CDI is developing iCell® Hepatocytes, human hepatocytes derived from iPS cells. iCell Hepatocytes will provide, for the first time, access to commercial quantities of high quality, high purity human liver cells for preclinical drug discovery, hepatotoxicity testing, and disease research. Liver toxicity and alterations of hepatic physiology are frequently occurring reasons for preclinical failure during drug development. In addition, drug-induced liver injury is the most common reason for market withdrawal of approved drugs due to safety concerns. Liver diseases associated with drug toxicity can be attributed, in large part, to the lack of biologically relevant and predictive model systems. Current hepatocyte model systems include primary human hepatocytes harvested from cadavers, immortalized cell lines, and animal models. However, each of these model systems presents limitations in functionality, reproducibility, and/or availability. iCell Hepatocytes will overcome these limitations and provide a reliable source of well-characterized, highly reproducible, and readily available human hepatocytes for preclinical drug development and safety testing.

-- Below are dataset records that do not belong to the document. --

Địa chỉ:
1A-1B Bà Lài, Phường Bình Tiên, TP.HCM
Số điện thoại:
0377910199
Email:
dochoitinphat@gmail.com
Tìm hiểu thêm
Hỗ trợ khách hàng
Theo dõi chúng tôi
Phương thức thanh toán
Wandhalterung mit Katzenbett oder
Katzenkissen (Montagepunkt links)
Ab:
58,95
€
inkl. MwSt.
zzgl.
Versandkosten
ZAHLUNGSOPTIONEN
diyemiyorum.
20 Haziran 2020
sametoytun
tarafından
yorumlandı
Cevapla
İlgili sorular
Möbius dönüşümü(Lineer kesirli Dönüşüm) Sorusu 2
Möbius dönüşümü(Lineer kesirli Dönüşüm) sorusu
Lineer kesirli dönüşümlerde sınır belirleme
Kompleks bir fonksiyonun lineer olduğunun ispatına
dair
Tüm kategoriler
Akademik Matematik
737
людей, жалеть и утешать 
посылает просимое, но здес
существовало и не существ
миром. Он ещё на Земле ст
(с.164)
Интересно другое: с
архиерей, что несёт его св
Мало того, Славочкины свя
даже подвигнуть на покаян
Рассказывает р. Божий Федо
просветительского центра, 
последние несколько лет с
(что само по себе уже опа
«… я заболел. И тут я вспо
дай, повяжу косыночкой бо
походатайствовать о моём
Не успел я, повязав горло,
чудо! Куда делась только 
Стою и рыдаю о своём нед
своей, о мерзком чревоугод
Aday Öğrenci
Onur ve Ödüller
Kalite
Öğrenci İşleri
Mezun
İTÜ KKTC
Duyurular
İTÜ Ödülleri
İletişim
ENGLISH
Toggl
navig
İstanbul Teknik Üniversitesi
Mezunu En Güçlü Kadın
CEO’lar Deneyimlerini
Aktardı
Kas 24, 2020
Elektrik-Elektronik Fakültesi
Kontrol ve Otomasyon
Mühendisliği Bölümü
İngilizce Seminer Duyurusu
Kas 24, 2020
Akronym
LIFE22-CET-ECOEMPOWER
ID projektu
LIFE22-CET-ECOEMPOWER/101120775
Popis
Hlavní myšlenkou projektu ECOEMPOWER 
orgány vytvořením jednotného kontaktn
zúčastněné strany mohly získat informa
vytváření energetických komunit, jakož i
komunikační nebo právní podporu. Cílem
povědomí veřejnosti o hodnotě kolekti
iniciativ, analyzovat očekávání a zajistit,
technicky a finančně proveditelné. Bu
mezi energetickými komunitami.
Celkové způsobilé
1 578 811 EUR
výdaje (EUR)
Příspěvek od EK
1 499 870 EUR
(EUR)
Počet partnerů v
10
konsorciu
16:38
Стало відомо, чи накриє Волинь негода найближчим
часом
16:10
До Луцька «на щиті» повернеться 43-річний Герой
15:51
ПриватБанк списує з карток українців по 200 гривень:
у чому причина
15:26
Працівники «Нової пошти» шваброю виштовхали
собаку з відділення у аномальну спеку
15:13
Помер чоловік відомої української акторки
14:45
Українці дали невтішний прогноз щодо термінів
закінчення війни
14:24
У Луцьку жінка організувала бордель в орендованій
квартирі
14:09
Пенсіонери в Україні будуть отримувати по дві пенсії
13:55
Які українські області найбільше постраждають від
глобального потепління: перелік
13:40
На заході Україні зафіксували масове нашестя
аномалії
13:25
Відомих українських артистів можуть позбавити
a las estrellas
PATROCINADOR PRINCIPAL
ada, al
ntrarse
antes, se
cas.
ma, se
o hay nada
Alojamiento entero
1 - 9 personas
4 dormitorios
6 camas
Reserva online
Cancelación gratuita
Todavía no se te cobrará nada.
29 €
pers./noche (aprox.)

iCell Hepatocytes are a highly pure population of human hepatocytes derived from induced pluripotent stem (iPS) cells using CDI’s proprietary differentiation and purification protocols. iCell Hepatocytes express alpha-1-antitrypsin (AAT), asialoglycoprotein receptor (ASGR1), hepatocyte nuclear factor 4 alpha (HNF4A), and secrete albumin at levels similar to adult primary human hepatocytes. In addition, the cells exhibit intrinsic metabolism (e.g. glycogen and lipid storage), xenobiotic metabolism, and transporter functions. Importantly, iCell Hepatocytes respond appropriately to known hepatotoxicants and support HCV and HBV infection.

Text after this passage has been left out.